JUST over two years ago, Rhiannon Tracey was getting ready to celebrate her 21st birthday when she was told she would never walk again.

The Eltham vet nurse had just bought a car and had sent out invitations to her party when she flew to Bali for a holiday with her mother and best friend.

‘‘It was our usual girls’ trip away,’’ she says now. ‘‘It was my best friend’s birthday the night that it happened.’’

Tracey’s life changed that night when she dived into the resort swimming pool and broke her spine. ‘‘It was poorly lit and the signage was poor.’’

The accident broke four of her vertebrae, and narrowly avoided severing her spinal cord. ‘‘I was paralysed from the neck down.’’

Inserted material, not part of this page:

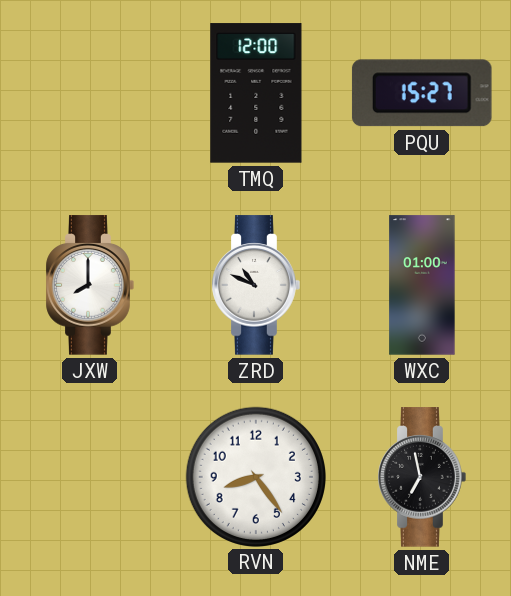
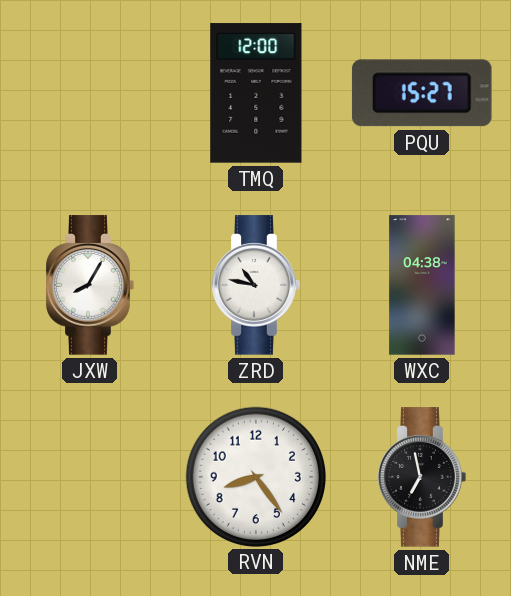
JXW: 8:00 -> 8:05
ZRD: 10:49 -> 10:47
WXC: 01:00 -> 04:38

Tracey was rushed to Denpasar hospital, where she was scheduled for emergency surgery. Then Bali was hit by an earthquake.

Fearing the hospital had been hit by a bomb, the doctors and nurses evacuated the hospital, leaving Tracey, her mother and her friend alone inside. She waited a further nine hours for surgery to fuse together her shattered spine.

Despite having travel insurance, Tracey was in hospital for two weeks before she was transferred to Australia. By then, she had collapsed lungs and her condition was deteriorating.

‘‘By the time two Aussie nurses arrived, I was on my last breath,’’ she says.

After being flown back to Australia, she was placed in an induced coma and underwent two further surgeries, placing titanium rods in her spine. She was then put into to rehabilitation at the Royal Talbot.

Initially, Tracey was told she would never walk again, let alone drive a car.

When she left the Royal Talbot six months later, Tracey recalls: ‘‘I was in a very dark place.’’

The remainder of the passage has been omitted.